Ave Maria ed Angelus

Testo: dalla liturgia
Musica: Antonio Parisi
Fascicolo “Danzando nella gioia”, Edizioni Paoline, 1984.
Importante e avvincente la presentazione che in quell’anno 1984, scriveva mons. Mariano Magrassi, arcivescovo di Bari (non ancora Bari-Bitonto).
“Le Suore salesiane dei Sacri Cuori in occasione del Centenario della loro fondazione, hanno voluto offrire alla Chiesa Italiana una serie di canti liturgici, particolarmente adatti alle nostre assemblee.
Sono solito dire che una celebrazione senza canto è come una giornata senza sole.
È il canto che fa scoccare la scintilla della gioia e mette il cuore in festa. Ci rende capaci così di lodare il Signore per le ‹meraviglie› che Egli rinnova nell’umiltà dei segni liturgici.
Oggi spesso si canta: ma è l’esecuzione stanca e ripetitiva di canti passe partout, non l’atto del pregare cantando.

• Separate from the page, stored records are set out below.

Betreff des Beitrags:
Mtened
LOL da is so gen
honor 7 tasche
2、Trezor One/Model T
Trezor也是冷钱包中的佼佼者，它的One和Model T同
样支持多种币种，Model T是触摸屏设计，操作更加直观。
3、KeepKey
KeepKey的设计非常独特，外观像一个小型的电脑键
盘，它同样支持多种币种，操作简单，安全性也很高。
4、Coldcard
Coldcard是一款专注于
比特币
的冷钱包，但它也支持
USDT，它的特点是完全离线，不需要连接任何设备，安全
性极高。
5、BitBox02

Il maestro don Antonio Parisi, che si è già imposto per la raccolta «E venne il giorno…», ci offre ora questa nuova serie. Essa, pur nella novità delle melodie, risponde come la precedente, a quelle esigenze di coralità e di facile apprendimento che le rendono adatte alle assemblee concrete. Sono canti che ascoltati una volta, si imparano subito, e si ripetono poi volentieri senza stancarsi.

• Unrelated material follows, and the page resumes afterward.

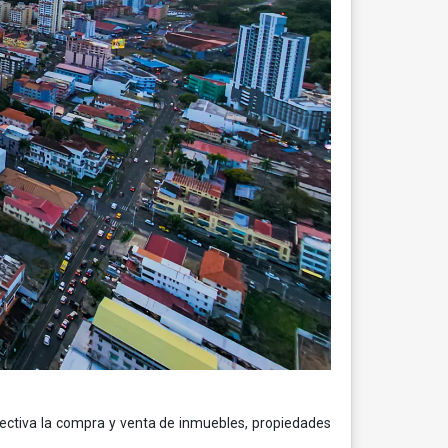
fectiva la compra y venta de inmuebles, propiedades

Rendono attiva l’assemblea e insieme permettono l’inserimento del coro e del solista.
Possano contribuire a rendere vive e «pregate» le nostre celebrazioni e insieme a far conoscere la Congregazione religiosa che, nel suo Centenario, rinnova l’impegno di carità, specie a servizio dei sordomuti”.

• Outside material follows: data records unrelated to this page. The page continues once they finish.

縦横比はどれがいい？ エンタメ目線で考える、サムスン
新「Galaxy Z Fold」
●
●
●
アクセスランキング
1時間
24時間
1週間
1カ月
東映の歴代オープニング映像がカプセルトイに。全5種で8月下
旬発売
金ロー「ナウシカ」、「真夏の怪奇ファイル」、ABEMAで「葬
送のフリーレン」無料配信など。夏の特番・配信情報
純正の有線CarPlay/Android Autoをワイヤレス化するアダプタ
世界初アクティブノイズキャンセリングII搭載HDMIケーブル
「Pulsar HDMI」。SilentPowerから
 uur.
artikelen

In questo fascicolo ad ogni canto mons. Magrassi scrisse un breve commento che qui riporto.
“Dal «Fiat» del Creatore è nato il mondo visibile. Dal «Fiat» di Maria è nato il mondo nuovo che è Cristo. È l’ora culminante della nostra storia: ed è Maria che la fa scoccare. Il popolo cristiano lo ricorda nella poesia dell’alba, nei fulgori del meriggio, nella luce soffusa del tramonto. Ed Ella tutti avvolge con il suo sguardo di bontà”.
La musica
Fin da allora, era presente questa preoccupazione di consentire all’assemblea di partecipare attivamente al canto. In ultima di copertina di quel fascicolo, così scrivevo: “… un modesto tentativo perché la musica liturgica diventi un simbolo più semplice e più povero. Musica spoglia di sé, ma che incarni il silenzio, la preghiera, l’adorazione”.